“What’s the deal?” a number of people have been asking me lately. “Isn’t there something about not eating oysters in the summer?”

Yeah, there is. Or was.

The truth in the “don’t eat oysters in the months without an ‘R'” relates in part to the basic biology of oysters. When summer brings along an increase in water temperature, it induces natural oysters to spawn. These oysters aren’t harmful to eat during spawning season. It’s just that after expending all that energy on reproduction, they simply have softer, thinner meat that’s not nearly as pleasing as most oyster lovers are hoping for. (And I trust, too, that part of the practice stemmed from the simple fact that years ago summer months proved challenging for keeping oysters fresh in transit.)

That began changing a few decades ago, with a new advance in oystering that has removed the spawning equation from the calendar for a great many oysters being raised. This is particularly true for the half-shell market, in which the soft flabbiness of those spawn-spent oysters is particularly noticeable. This article from The Atlantic goes into oystershuckedgood detail if you want to know more nitty-gritty details (part of which made me realize how little I retained from high school biology classes). But in a nutshell: traditional oysters, like us, are diploid–with two sets of chromosomes. By introducing an extra set of chromosomes into oysters, making them triploid, they are rendered essentially infertile. So summer’s slight increase in water temperature comes and goes and they remain plump and crisp. Triploids are being widely grown by oyster farmers today. Though diploids are definitely still in production too, during colder months and in waters that experience less temperature fluctuation.

And just to alleviate any concern that this represents some lab-centric genetic manipulation creating Frankenoysters, this is not a process that involves inserting non-oyster genetic material. It is instead a deftly straightforward finagling of the oyster’s existing make-up.

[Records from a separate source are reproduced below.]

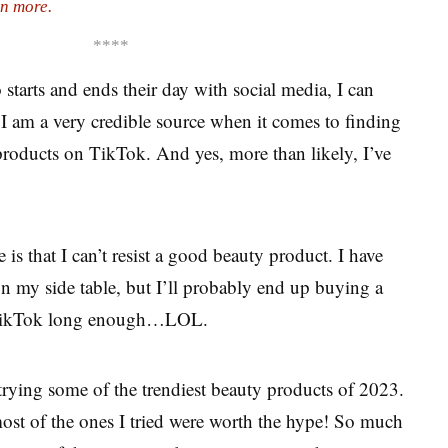
n more.
****
tarts and ends their day with social media, I can
 I am a very credible source when it comes to finding
roducts on TikTok. And yes, more than likely, I’ve
s that I can’t resist a good beauty product. I have
on my side table, but I’ll probably end up buying a
on TikTok long enough…LOL.
trying some of the trendiest beauty products of 2023.
 most of the ones I tried were worth the hype! So much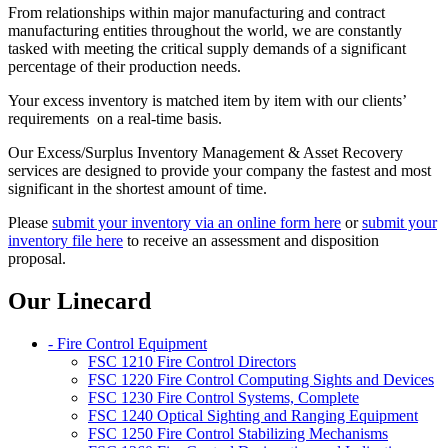
From relationships within major manufacturing and contract
manufacturing entities throughout the world, we are constantly
tasked with meeting the critical supply demands of a significant
percentage of their production needs.
Your excess inventory is matched item by item with our clients’
requirements on a real-time basis.
Our Excess/Surplus Inventory Management & Asset Recovery
services are designed to provide your company the fastest and most
significant in the shortest amount of time.
Please
submit your inventory via an online form here
or
submit your
inventory file here
to receive an assessment and disposition
proposal.
Our Linecard
- Fire Control Equipment
FSC 1210 Fire Control Directors
FSC 1220 Fire Control Computing Sights and Devices
FSC 1230 Fire Control Systems, Complete
FSC 1240 Optical Sighting and Ranging Equipment
FSC 1250 Fire Control Stabilizing Mechanisms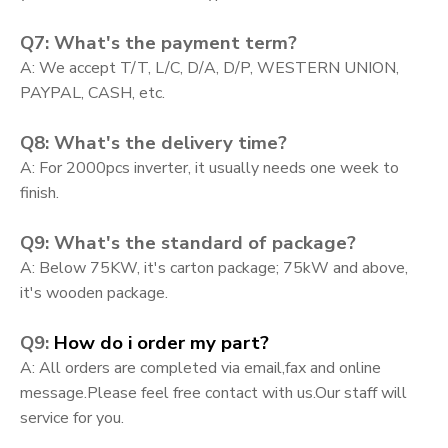
Q7: What's the payment term?
A: We accept T/T, L/C, D/A, D/P, WESTERN UNION,
PAYPAL, CASH, etc.
Q8: What's the delivery time?
A: For 2000pcs inverter, it usually needs one week to
finish.
Q9: What's the standard of package?
A: Below 75KW, it's carton package; 75kW and above,
it's wooden package.
Q9:
How do i order my part?
A:
All orders are completed via email,fax and online
message.Please feel free contact with us.Our staff will
service for you.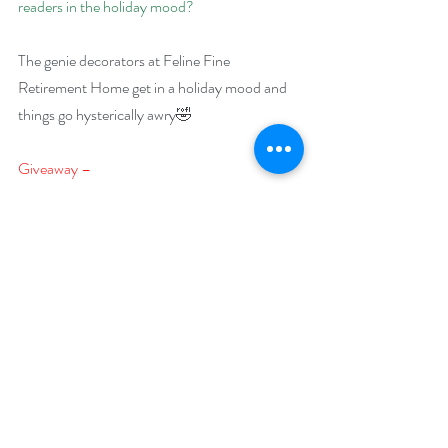
readers in the holiday mood?
The genie decorators at Feline Fine 
Retirement Home get in a holiday mood and 
things go hysterically awry🤣
Giveaway –
One lucky reader will win a $75 Amazon gift 
card
https://www.rafflecopter.com/rafl/display/92
db7750242
Open internationally.
Runs December 1 – 31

More like a garden hybrid.

Interestingly, as pervasive as this avoid-summertime-oysters tale may be, it’s a theory M.F.K. Fisher was already debunking in the early 194os when she released her glorious little volume Consider the Oyster. “People who have broken the rule and been able to buy oysters in the forbidden months,” she writes, “say that they are the most delicious then, full and flavorsome.” She goes on to point out that “They should be served colder than in the winter, and eaten at the far end of a stifling day, in an almost empty chophouse with a thin cold Alsatian wine….”  

So there, let that doubly set our minds at ease. Summer can, indeed, be a glorious time to slurp oysters. A little tip of your wineglass to the spirit of M.F.K. Fisher joining you in the treat makes the moment even sweeter.